Pendant ce temps, Decazes est l’objet de sollicitations pressantes. On le supplie de se mettre à la tête de l’opposition libérale. En renonçant à quitter Paris, en y restant et en exerçant sa fonction de pair de France, il peut redevenir tout-puissant. L’occasion est unique pour lui. S’il la laisse échapper, elle ne se représentera pas. Déserter en un tel moment, c’est se condamner à ne revenir jamais aux affaires, car la santé du roi ne permet pas d’espérer qu’il vivra longtemps encore, et après lui, il n’y aura plus de chances pour une politique modérée si, dès ce moment, Decazes ne lève résolument son drapeau. Il est convaincu de la vérité de ces avertissemens. Mais les bienfaits du prince ont enchaîné son ambition. Il ne songe qu’à obéir. Il ferme les oreilles et les yeux aux perspectives qui s’offrent à lui.

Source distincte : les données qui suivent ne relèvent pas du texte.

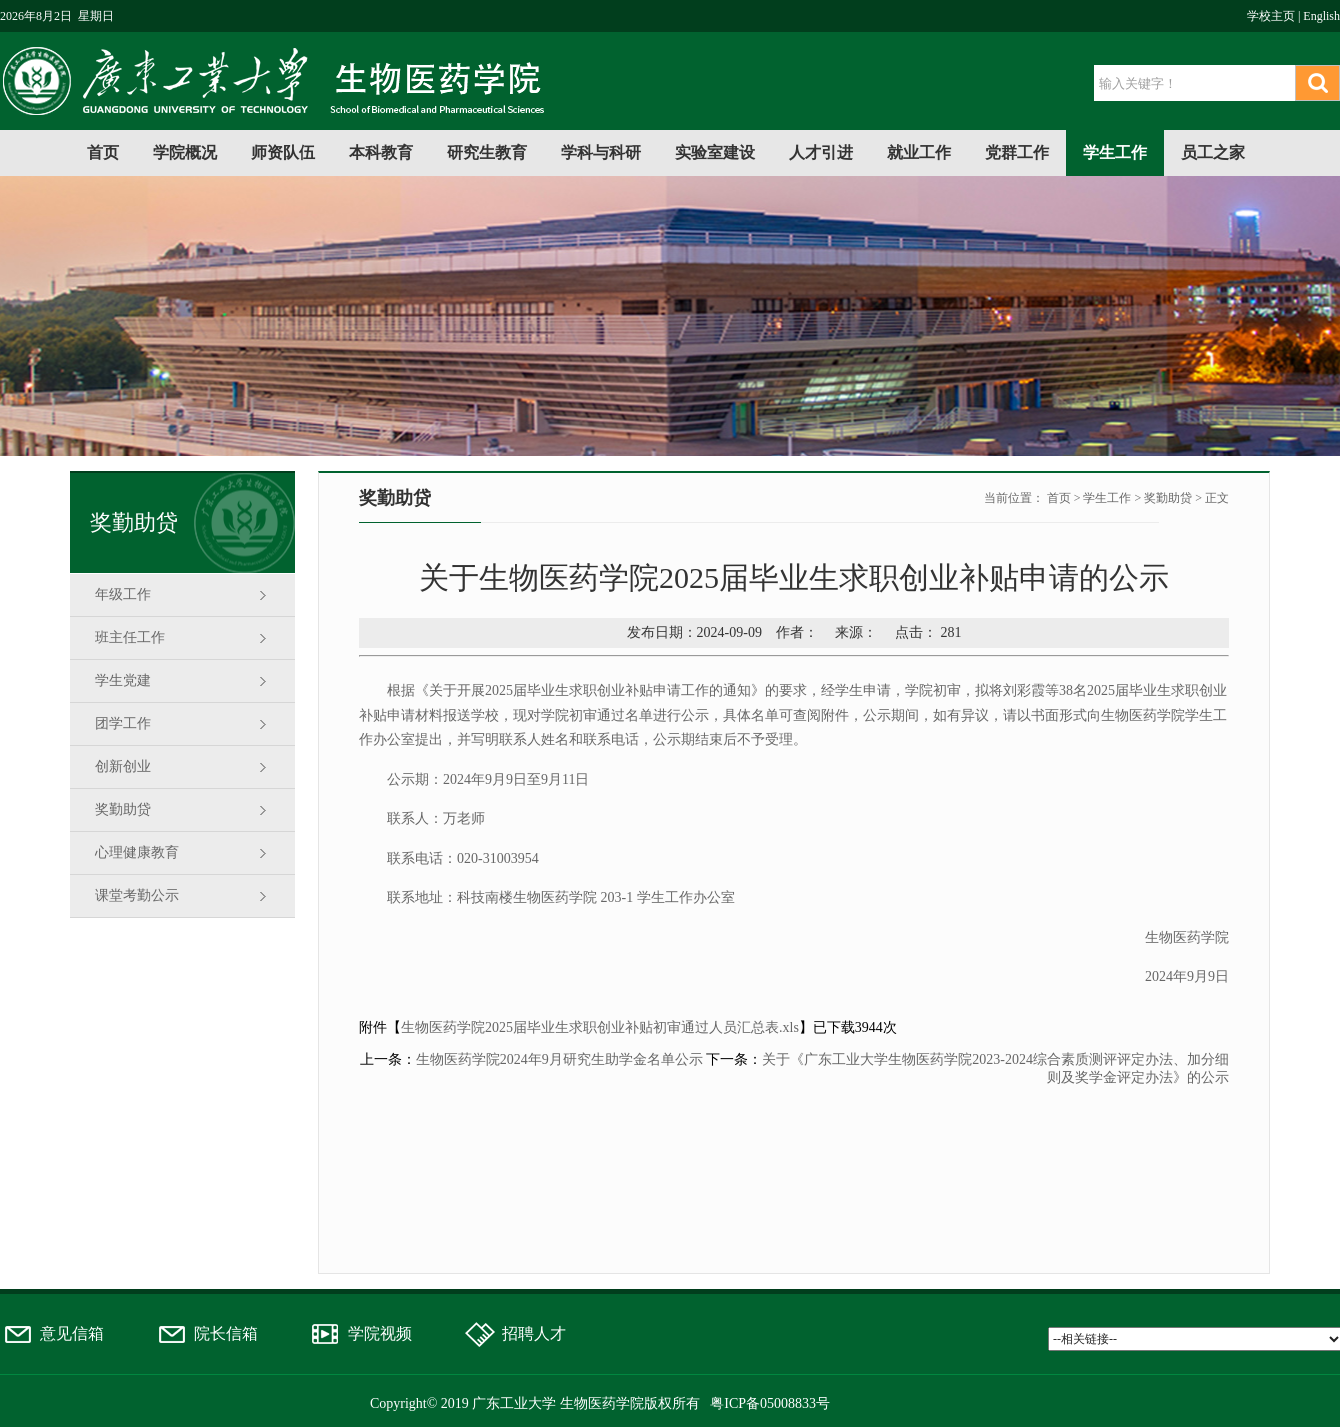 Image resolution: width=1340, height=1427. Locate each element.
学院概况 (185, 152)
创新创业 (123, 766)
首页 (103, 152)
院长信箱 (226, 1333)
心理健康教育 (137, 852)
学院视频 (380, 1333)
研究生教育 (487, 152)
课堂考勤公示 (137, 895)
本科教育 (381, 152)
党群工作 (1017, 152)
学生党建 (123, 680)
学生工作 (1115, 152)
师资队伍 (283, 152)
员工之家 (1213, 152)
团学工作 (123, 723)
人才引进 (821, 152)
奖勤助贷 (123, 809)
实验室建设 (715, 152)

Bientôt, ses desseins sont connus. Les manifestations les plus flatteuses redoublent autour de sa personne. Royer-Collard, entre autres, lui écrit : « Pendant que je garde la chambre, mon cher duc, je commence à craindre que vous ne m’échappiez. Il ne sera pas dit et il ne serait pas cru que j’ai pu vous embrasser et que j’y ai manqué, quoique empaqueté par la moitié du visage. Soyez donc assez bon pour me dire si je puis vous voir un de ces jours de midi à six heures, car ce sont là, pour moi, les limites de la journée. Toujours bonne et vieille et tendre amitié. »

Quelles offres, quelles invitations ne cachent pas de tels témoignages d’attachement ? Mais Decazes ne veut rien comprendre ni rien entendre, et le 11 juillet, il se met en route après avoir pris congé du roi. On lit dans les cahiers de la duchesse : « Nous ne passâmes que quelques jours à Paris avant de partir pour Londres.